Tool

Data Collection Bias Assessment

Prevention is better than cure. Therefore, we offer you the Data Collection Bias Assessment form. Using this form, you make a few choices from the beginning of the data collection so that you can discover possible biases at an early stage.

What kind of biases do we mean by this?

There are different kinds of prejudices or biases. Friedman and Nissenbaum presented 3 biases that often recur in algorithms. These biases do not only apply to algorithms, but also to artificial intelligence.

  1. Pre-existing bias: bias that stems from social institutions, practices and opinions.
  2. Technical bias: bias derived from technical limits and requirements.
  3. Emergent bias: bias resulting from the use of an algorithm.

The Data Collection Bias Assessment form can help you to make the first 2 biases visible. It allows you to discuss the technical limits without having to share the data that serves as a basis for your AI system. The form allows you to reflect on your team and the possible biases present in your team. You can also use this form as a kind of leaflet to the outside world. In this way, the outside world knows whether the AI system has been trained on the right data to be used in, for example, a new project.

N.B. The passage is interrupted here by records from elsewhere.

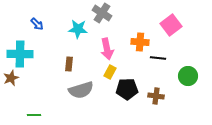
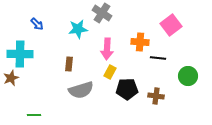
cyan star: rotated 12 degrees counterclockwise
pink arrow: rotated 15 degrees clockwise
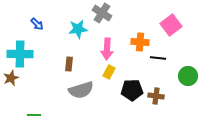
yellow rectangle: moved 1 px left
black pentagon: moved 5 px right, 1 px down
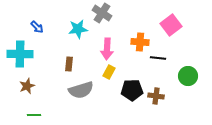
blue arrow: moved 3 px down
brown star: moved 16 px right, 8 px down
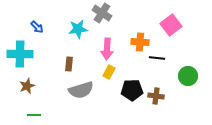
black line: moved 1 px left
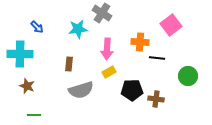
yellow rectangle: rotated 32 degrees clockwise
brown star: rotated 28 degrees counterclockwise
brown cross: moved 3 px down
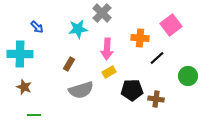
gray cross: rotated 12 degrees clockwise
orange cross: moved 4 px up
black line: rotated 49 degrees counterclockwise
brown rectangle: rotated 24 degrees clockwise
brown star: moved 3 px left, 1 px down
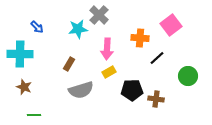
gray cross: moved 3 px left, 2 px down
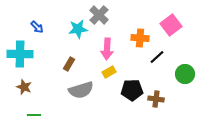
black line: moved 1 px up
green circle: moved 3 px left, 2 px up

Want to know more about the form? Read the manual below and get started.

Manual

The use of the Data Collection Bias Assessment form is not difficult. For every question asked beyond the first page, it is possible to view an example of an answer. In this manual we will briefly discuss the separate parts of the form and their goal.

Example

The example used in the form is a research project on stress levels of white-collar workers. The data collection was conducted via watches, patches and surveys. We use this example to showcase how the form might be completed.

Introduction page

Completing this page can be done in a short time. It functions as an overleaf to the rest of the form. It helps to introduce the main research question and to introduce the team and the objective of the original project.

Algorithm goal

The overall goal of the project has been introduced in the introduction page. However, often the artificial intelligence system is only a small but integral part of the overall project. Therefore it is necessary to provide information on the goal of the algorithms used, the assumptions and the collection instruments.

Study design

The information requested here is meant to provide insight in the choices that were made with regards to the study design and to illustrate certain decisions that were made. It is possible that by providing this information a new user of the artificial intelligence system could decide to not make use of the algorithm if it requires the acquisition of specific equipment, such as smart watches.

Materials and methods

This section focuses on the materials and methods that will be used for the data collection. It provides information with regards to validation of the choices made in materials and methods and enables reflection on the strengths and weakness of the instruments.

Sampling parameters

The collection of data and prevention of bias is the focus of this form, more specifically the sampling parameters and how they were selected. The questions offer you the means to discuss your ideal sample, as well as the actual sample. This enables the detection of possible imperfections in your actual sample that could influence the outcomes of your AI system.

Reflection on bias risk

This part of the form focuses on biases that might be present in your data set from the start. It enables you to question yourself if an already existing bias in your data set can become a problem in your overall model.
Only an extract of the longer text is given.